Data shown:
----------
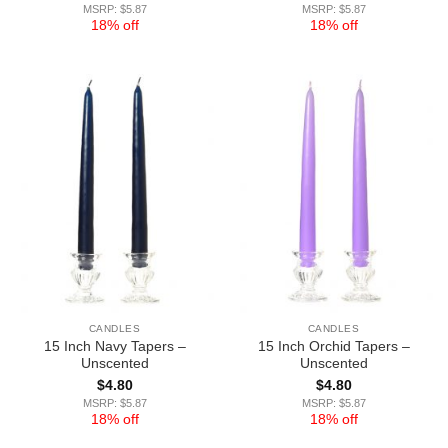
MSRP: $5.87
MSRP: $5.87
18% off
18% off
CANDLES
CANDLES
15 Inch Navy Tapers –
15 Inch Orchid Tapers –
Unscented
Unscented
$
4.80
$
4.80
MSRP: $5.87
MSRP: $5.87
18% off
18% off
----------
Problem description: The answer is each line in which the word "Tapers" occurs, copied from the material above.

Result of this task:
15 Inch Navy Tapers –
15 Inch Orchid Tapers –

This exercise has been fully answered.